When these surfactants stick onto the droplet surface, the surface tension is reduced, which is the force that allows for example water striders to glide over the water surface without sinking.

Because this reduction in surface tension is not uniform along the drop surface, all kinds of `weird’ flow patterns are observed in the droplet. One of these flow patterns is a circulation, where ink particles flow back to the center of the droplet, thereby suppressing the coffee-stain effect.

DEVELOP INKS WITHOUT TRIAL-AND-ERROR
Up to now it remained unclear under what circumstances circulation would occur. Not all surfactants and not all droplets display this behavior. Using efficient computer simulations Van Gaalen identified several predictive factors that determine the flow patterns in the droplet.

He found that for circulation to occur it is important that there is also surfactant in the bulk of the droplet and that the evaporation needs to be relatively fast. With these findings, experimental results that were previously unexplainable can now be understood better. Printing companies can use this knowledge to develop inks without having to resort to trial-and-error methods.

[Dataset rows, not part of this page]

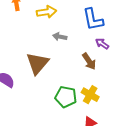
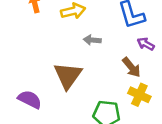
yellow cross: (90, 95) -> (139, 95), moved

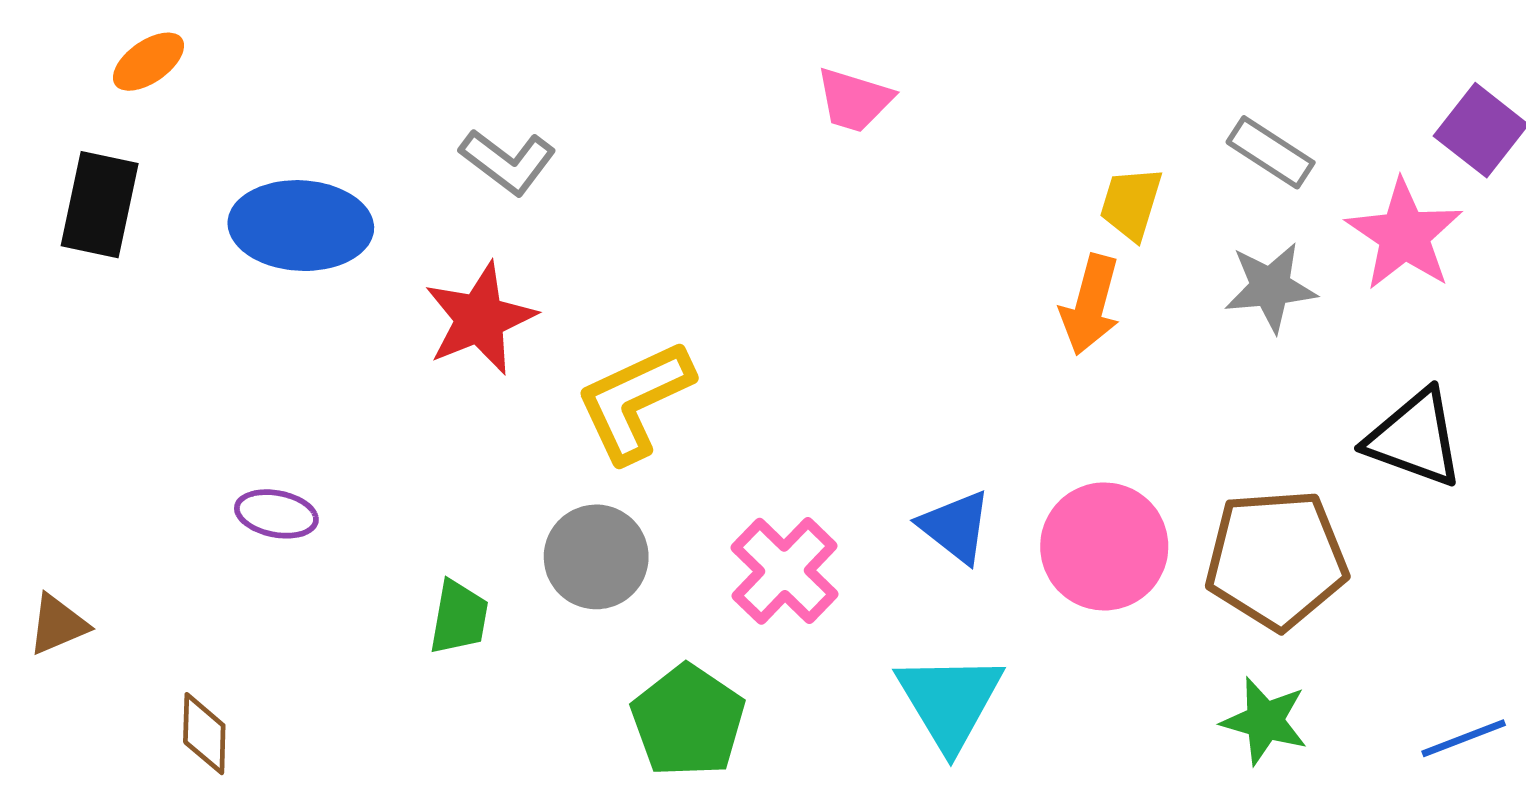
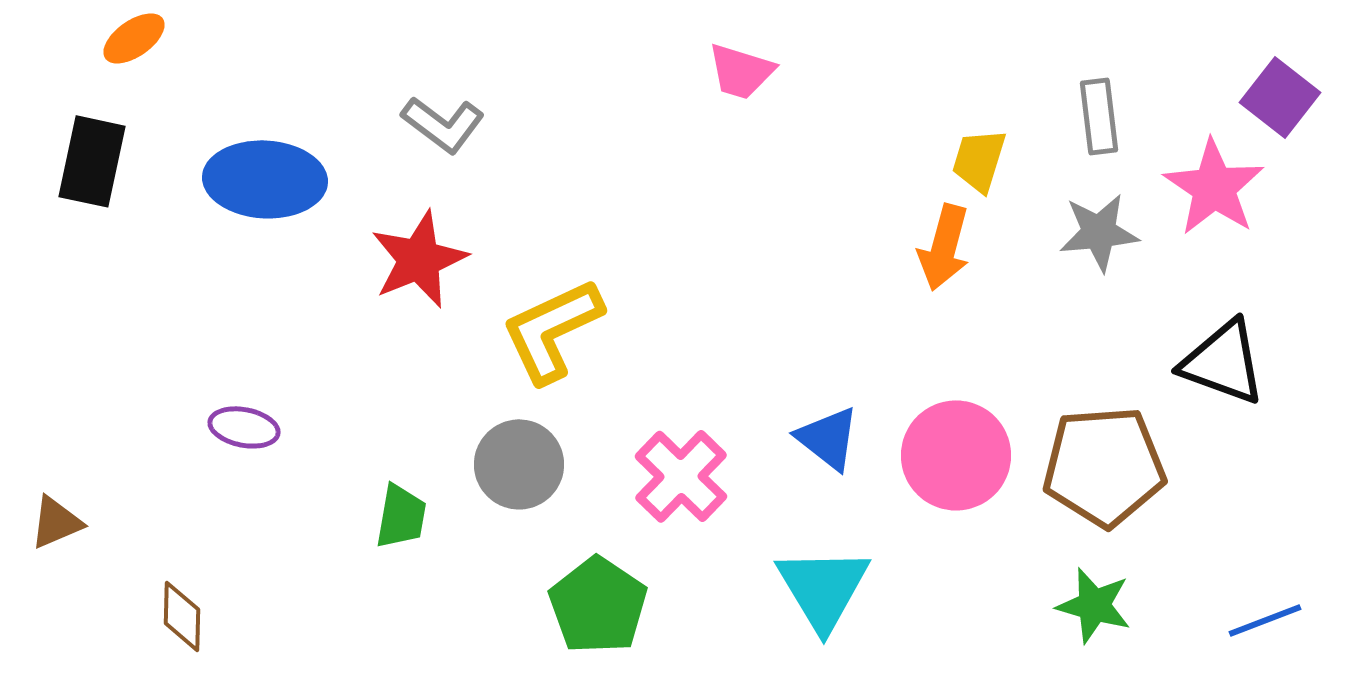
gray rectangle: (1271, 152) -> (1099, 116), turned 50

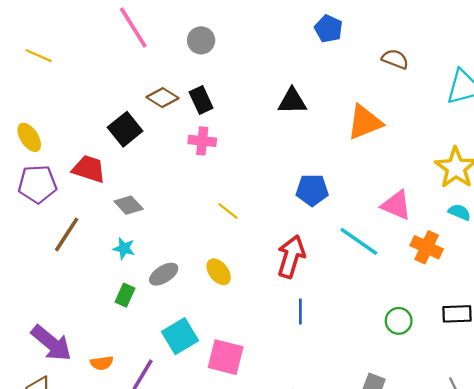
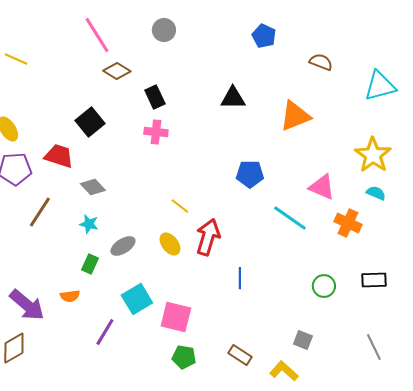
gray circle: (201, 40) -> (164, 30), moved
brown diamond: (162, 98) -> (117, 71), moved
yellow line: (228, 211) -> (180, 206), moved
red arrow: (291, 257) -> (208, 237), moved
orange semicircle: (102, 363) -> (70, 296), moved

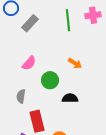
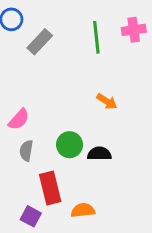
pink semicircle: (29, 63) -> (19, 119), moved
green circle: (50, 80) -> (70, 145), moved

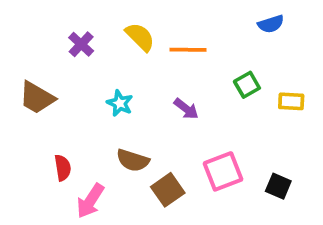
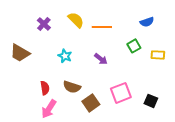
blue semicircle: (271, 24) -> (147, 22), moved
red semicircle: (63, 168) -> (45, 88), moved

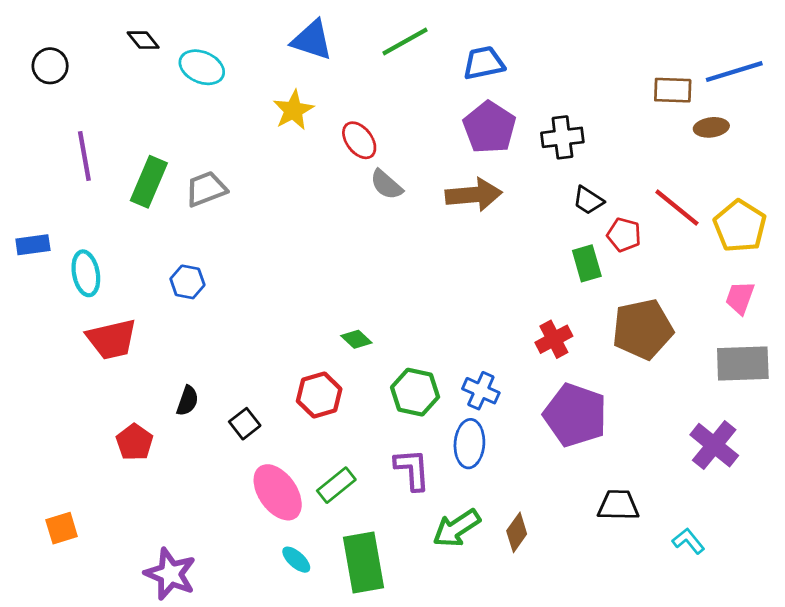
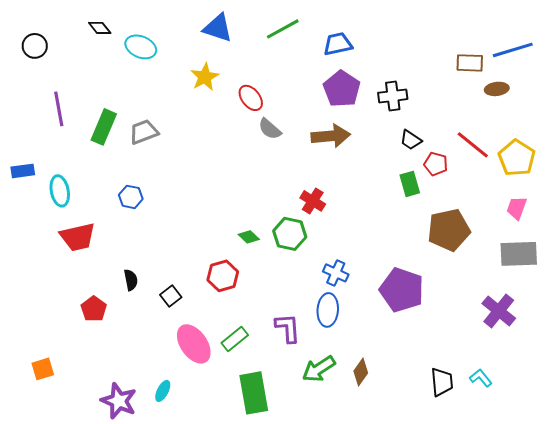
red cross: (554, 339) -> (313, 201), moved, turned -30
green hexagon: (415, 392) -> (290, 234), moved
black semicircle: (187, 401) -> (131, 280), turned -30
black trapezoid: (618, 505) -> (442, 382), moved, turned 84
cyan ellipse: (296, 560) -> (163, 391), moved, turned 75

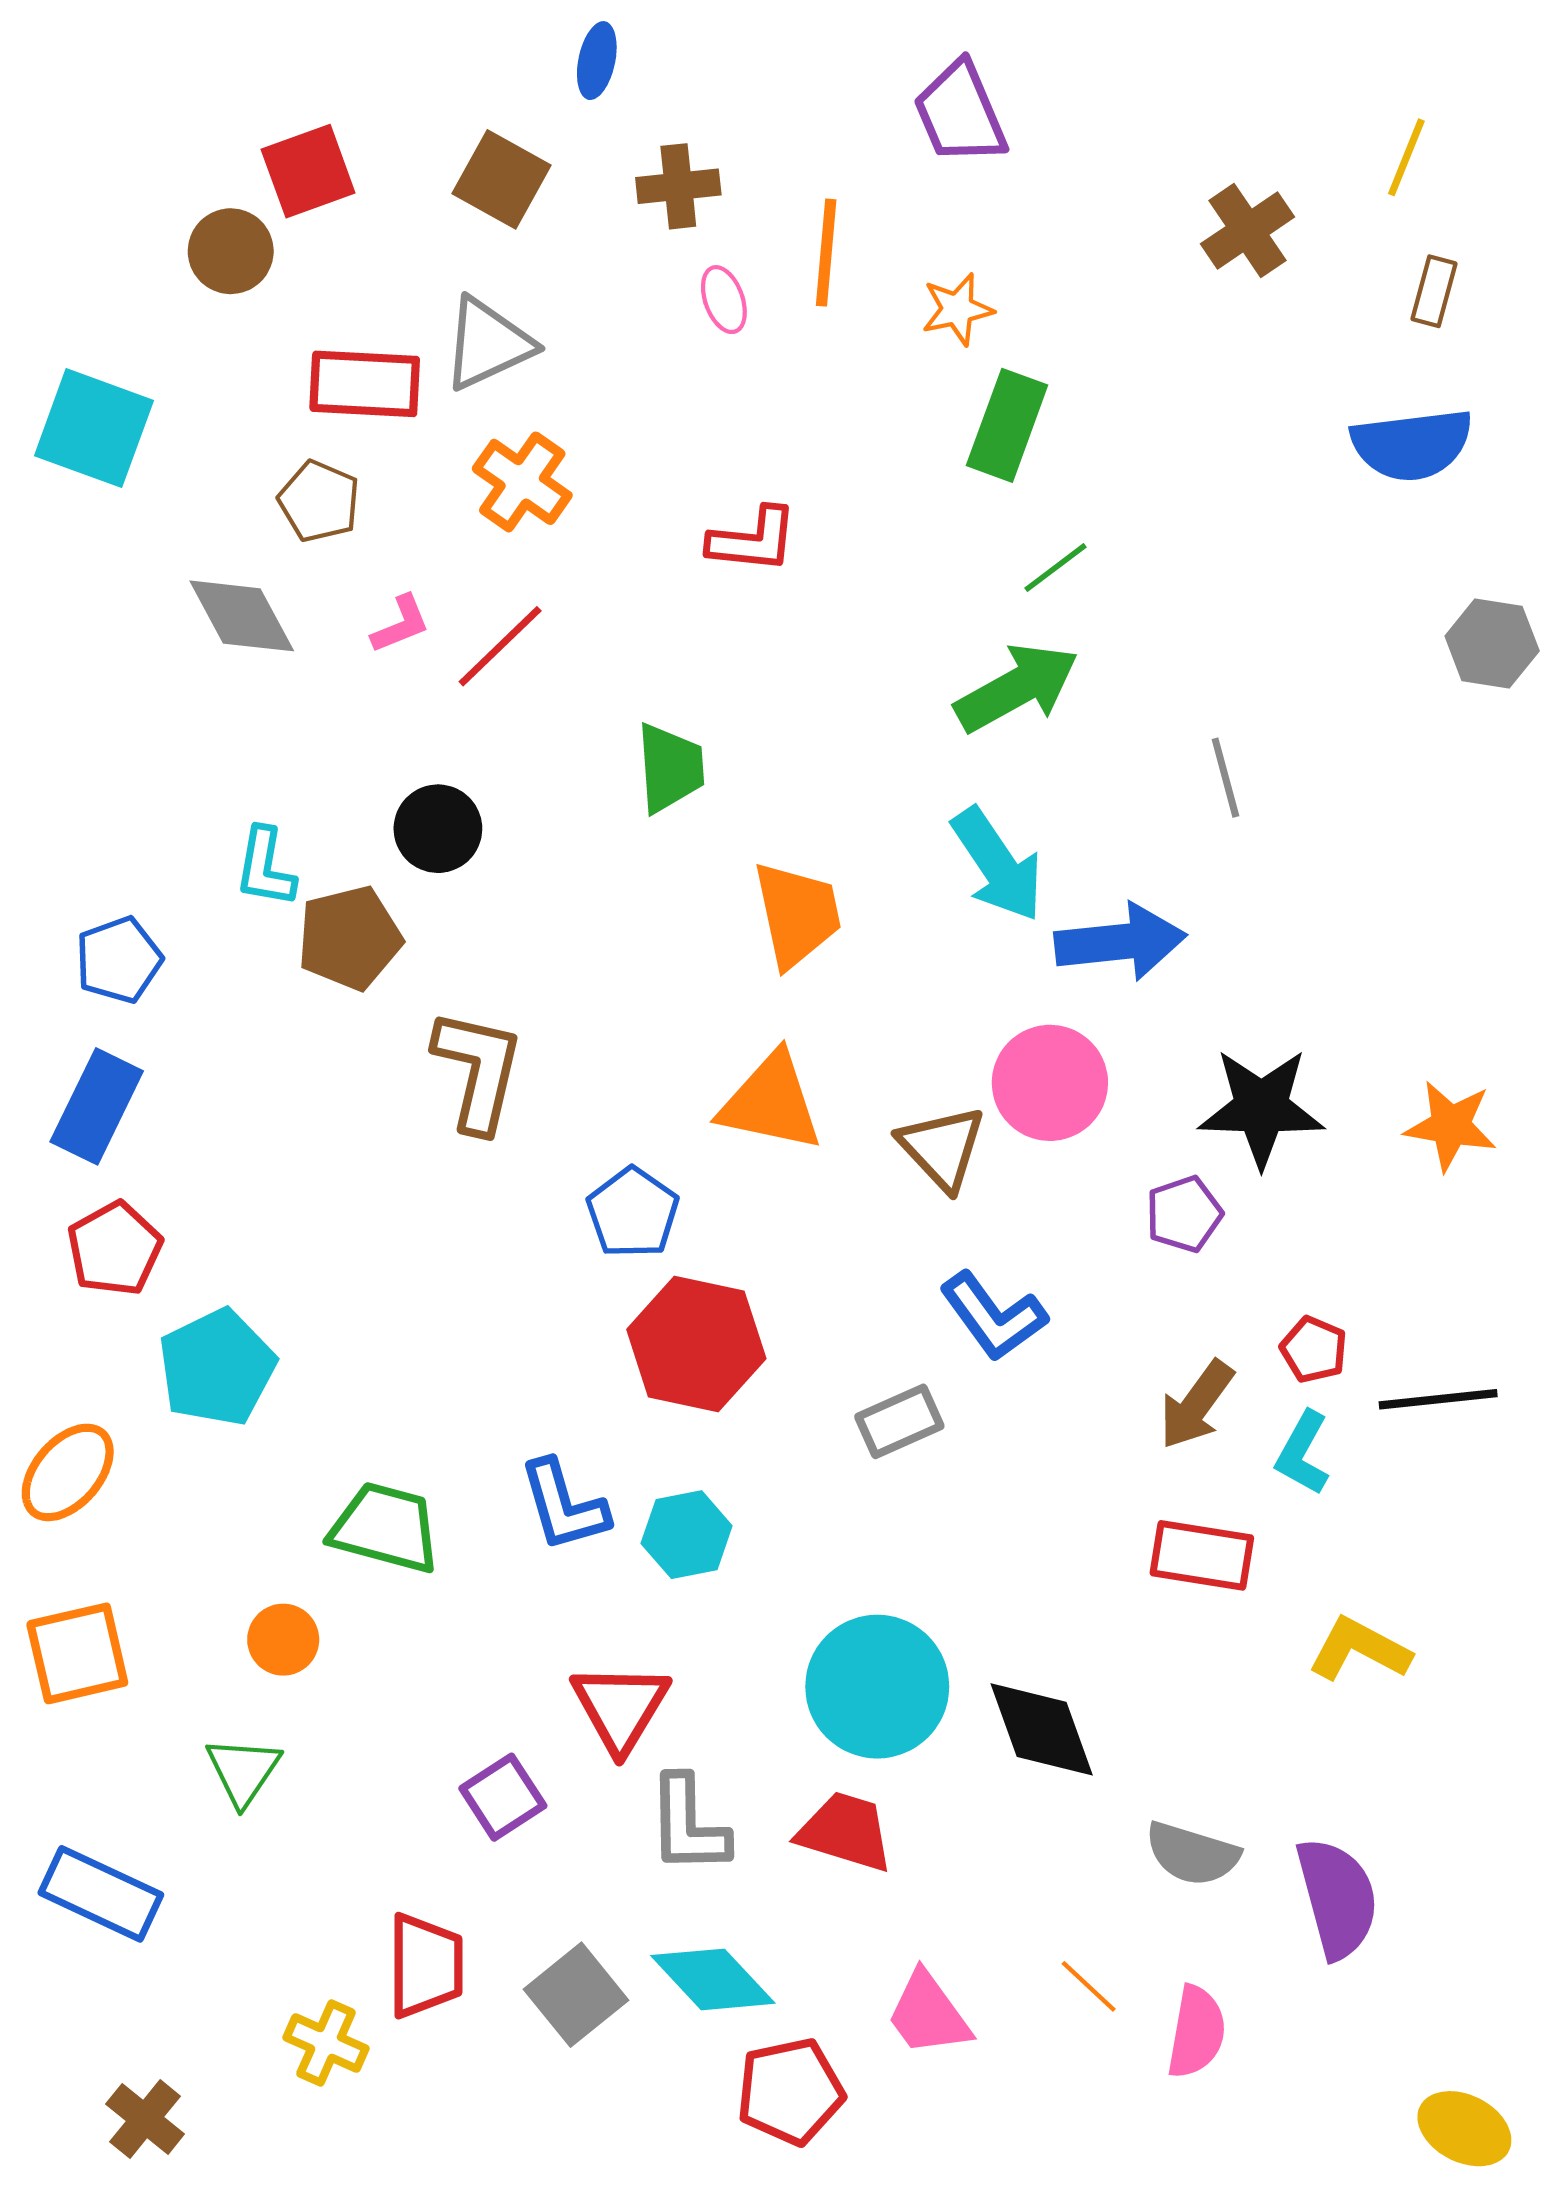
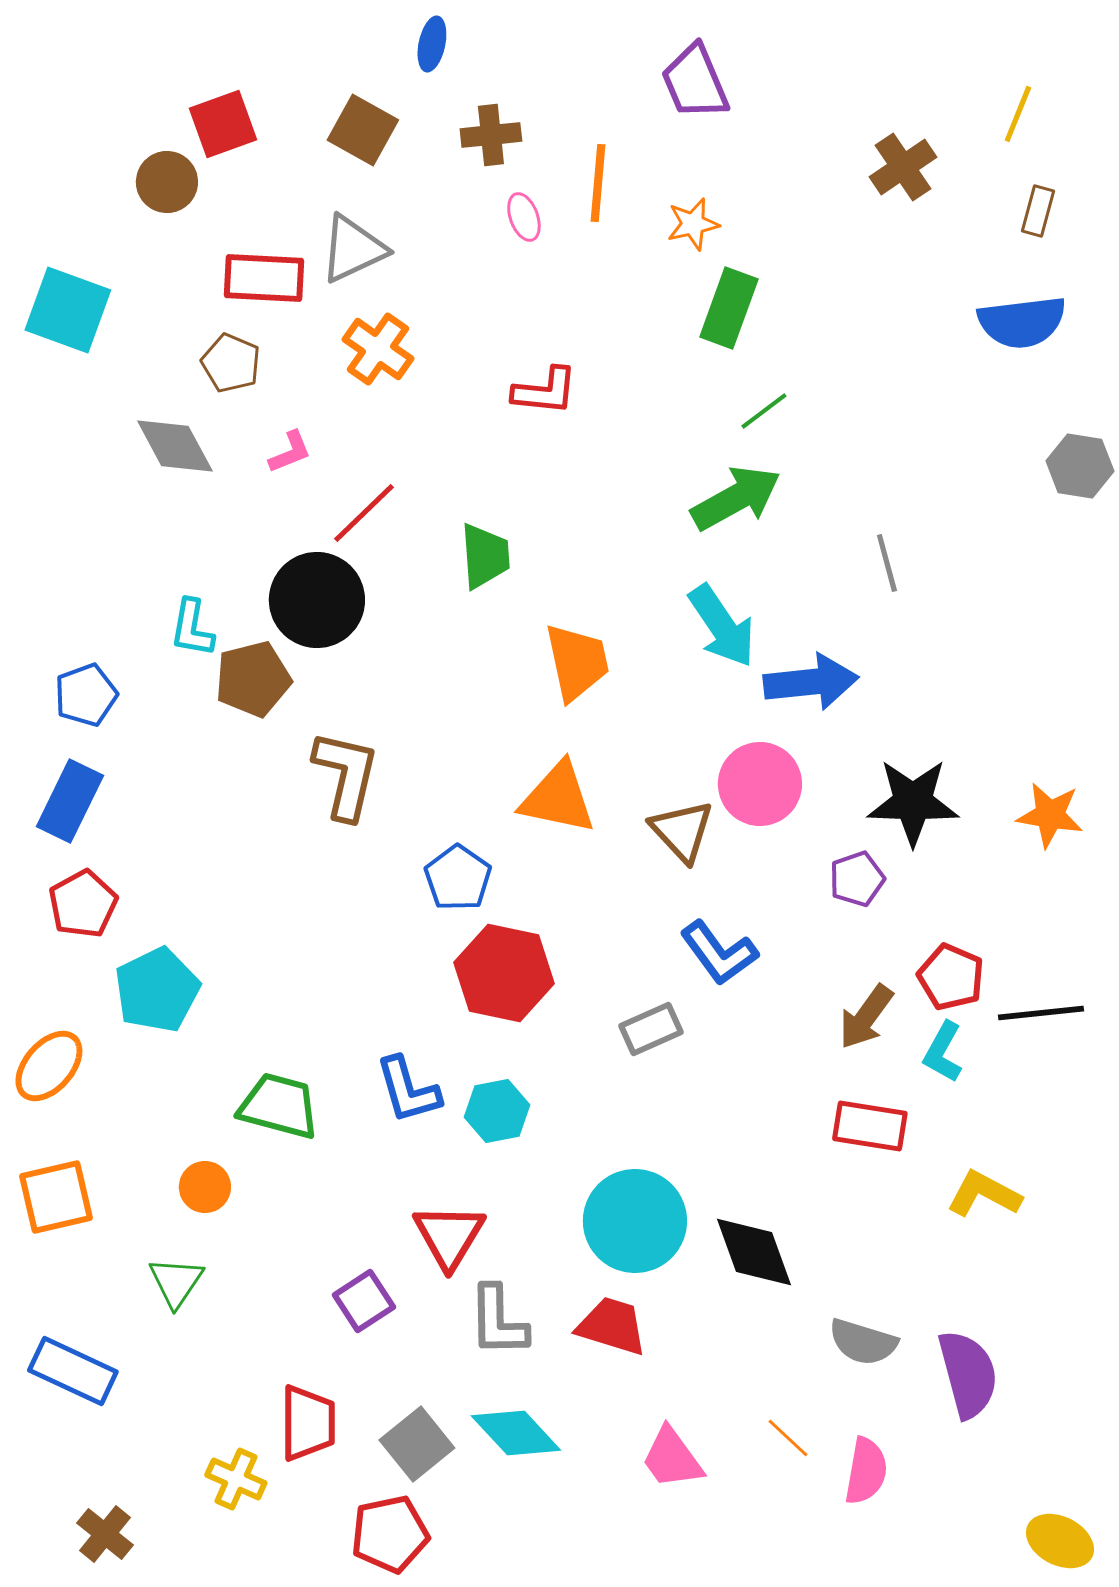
red line: (500, 646) -> (364, 513), moved
black circle: (438, 829) -> (317, 600), size x1.5
red pentagon: (1314, 1350) -> (951, 977), size x1.4
red pentagon: (790, 2091) -> (390, 1534), moved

Besides the coffee-stain effect, Van Gaalen also investigated how the shape of a surfactant-laden droplet changes over time during evaporation and how surfactants affect the process of droplets being sucked into porous media, like paper.

Ruben van Gaalen defends his thesis titled Evaporation and absorption of inkjet printed droplets with surfactants on Thursday 27th January. He was supervised by prof.dr. Hans Kuerten and prof.dr.ir. Hermann Wijshof.”